CENTRAFRIQUE INFO ET HENRI GROTHE

 

Ce matin, au réveil, j'ai reçu un message transféré d'un de me

s cousins de Paris. Je l'ai lu et cela m'a arraché un sourire triste. Sourire parce qu'affleure dans cet écrit beaucoup de haine qui trahit l'envie. Triste, parce que je connais la personne. J'avoue que j'avais et j'ai encore de l'affection pour elle. Triste encore parce que la notion élémentaire de décence a déserté notre pays. On n'hésite plus devant rien, même pas les femmes et les enfants.

 

Qu'est ce que le nom de mon épouse vient faire là-dedans? Et mes enfants. Je voudrais rassurer certains esprits paniqués, même si la plupart des gens savent que c''est le produit de l'imagination de Monsieur Grothe, qui m'avait déjà traité de mafieux. Je suis aux USA dans mon « luxueux townhouse ». Je ne dois rien au fisc. Je paye mes impôts chaque année. Je comprends que cela puisse choquer ceux qui ont toujours vécu de mendicité.

 

Il y a une leçon éternelle que mon père m''a apprise, le goût de l'effort.
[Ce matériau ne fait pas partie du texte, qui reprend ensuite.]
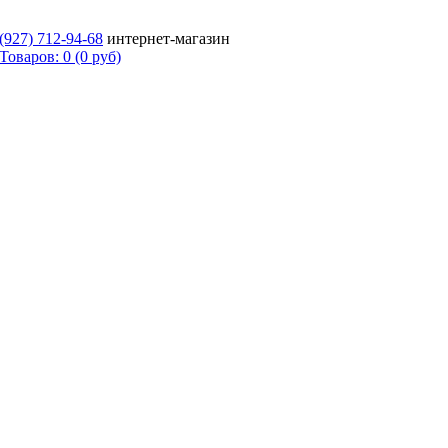
 (927)
712-94-68
интернет-магазин
Товаров: 0 (0 руб)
Il ne fallait pas être deuxième de sa classe et venir le lui dire. C'était un enseignant. Je n'ai jamais perdu le fil de cette leçon. Quand j'ai été nommé Ministre, je n'étais pas à la rue. C'est pourquoi, mon salaire de Ministre, je ne l'ai jamais touché,. Vérifiez auprès de la BSIC. Parce que je travaille dur dans le privé. A ce jour une dizaine de sociétés cotées á la bourse de Londres, de New York et de Toronto, par mes soins.

 

En ce moment, nous sommes encore en train de finaliser au cabinet l'inscription d'une société des Télécommunications, rachetée par une autre société, dont je tais le nom, par éthique professionnelle. Voilà comme je gagne ma vie. Je me souviens qu'il y a quelques années, un de mes compatriotes, sur un site, avait mis en doute mes diplômes et mes états de service, sans rire. Moi qui n'ai jamais repris une seule classe de ma vie. Quand j'ai mis à disposition mes diplômes et certains contrats, le même avait crié à la vantardise.

 

Tout et son contraire! Quand je suis sorti du gouvernement, le "nouveau régime" en avait tellement après moi, et était tellement convaincu que j'avais détourné des deniers publics que mon département a eu droit à 5 mois d'audit. Un record. Si j'avais volé un seul rond, je serais aujourd'hui en prison. Résultat, les fonctionnaires de mon ancien département, à qui je rends ici un hommage appuyé, en comparant, ont dit "Mboli-Goumba ni so lo ké tonga na moundjou, a nzi ti a la so lo kè na ya ni apè.

 

Certes, je n'adhère pas à cette vision qui consiste à croire que quand tu te comportes de manière orthodoxe, tu es un blanc, mais il faut comprendre l'état d'esprit. Bref, je vous parlais du mal Centrafricain. En voilà un exemple. Je n'ai jamais travaillé pour Greenberg. Pour la simple raison que j'étais encore étudiant quand le Ministre Latoux a signé sous Patassé. Au fond, en tant qu'Avocat, je ne vois le mal qu'il y en aurait. Mais je pense que ces gens ne savent pas comment fonctionne le monde. Même Habré a droit à un Avocat.

 

Il est possible de travailler dur et de s'élever dans la société. C'est moi l'homme politique, racontez tout ce que vous voulez sur moi, ça ne me touchera point, parce que, comme on dit, ce que êtes parle si fort que je n'entends pas ce que vous dites. Je sais que la courtoisie est difficile pour vous, mais faites l'effort de ne pas y mêler ma famille.

 

Avec mes salutations républicaines.

 

Maître CRÉPIN MBOLI-GOUMBA, votre frère qui n'a qu’affection pour vous.

 

 

 

CENTRAFRIQUE/USA: POUR UNE HISTOIRE DE "TOWN HOUSE", CRÉPIN MBOLI-GOUMBA CHUTE DOWN...

 

WASHINGTON D.C. Hier, la famille du ministre d'Etat de Michel Djotodia, le jeune premier Crépin Mboli-Goumba, a été tout simplement expulsée de leur luxueux "Town House" de Washington D.C....pour une simple histoire de fraude fiscale.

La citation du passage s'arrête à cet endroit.